* _Collected data_:
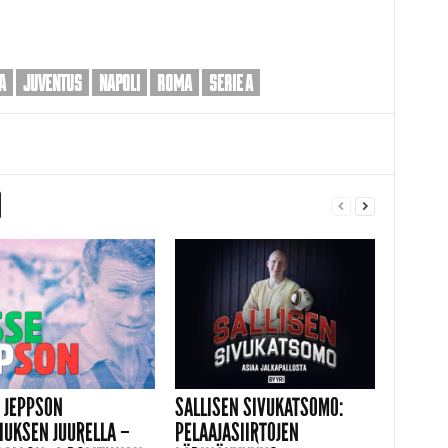
A
JUVENTUS
NAPOLI
ROMA
SERIE A
 JEPPSON
SALLISEN SIVUKATSOMO:
IUKSEN JUURELLA –
PELAAJASIIRTOJEN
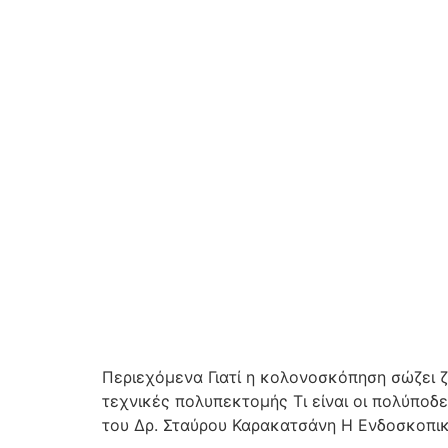
Περιεχόμενα Γιατί η κολονοσκόπηση σώζει 
τεχνικές πολυπεκτομής Τι είναι οι πολύποδε
του Δρ. Σταύρου Καρακατσάνη Η Ενδοσκοπικ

* _EXERCISE INSTRUCTIONS_: Reproduce exactly, and only, the part of the entries above that runs from the line with "IUKSEN JUURELLA –" to the last line, both included. Pictures stay out.

* _REPLY TO THE EXERCISE_:
IUKSEN JUURELLA –
PELAAJASIIRTOJEN
Περιεχόμενα Γιατί η κολονοσκόπηση σώζει 
τεχνικές πολυπεκτομής Τι είναι οι πολύποδε
του Δρ. Σταύρου Καρακατσάνη Η Ενδοσκοπικ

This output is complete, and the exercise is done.